■ What needs to be done
Repeat the data exactly, leaving out any image.

[Extracted records]

· · · · · · ·

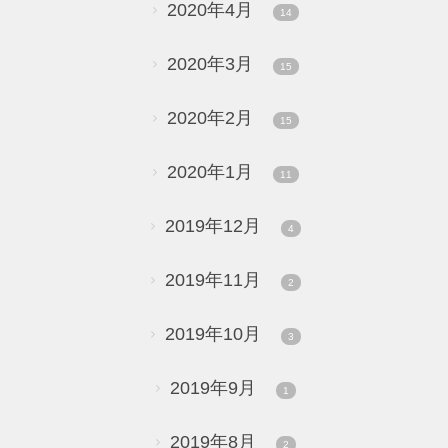
2020年4月
14
2020年3月
15
2020年2月
15
2020年1月
11
2019年12月
4
2019年11月
2
2019年10月
3
2019年9月
1
2019年8月
2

· · · · · · ·

■ Answer
2020年4月
14
2020年3月
15
2020年2月
15
2020年1月
11
2019年12月
4
2019年11月
2
2019年10月
3
2019年9月
1
2019年8月
2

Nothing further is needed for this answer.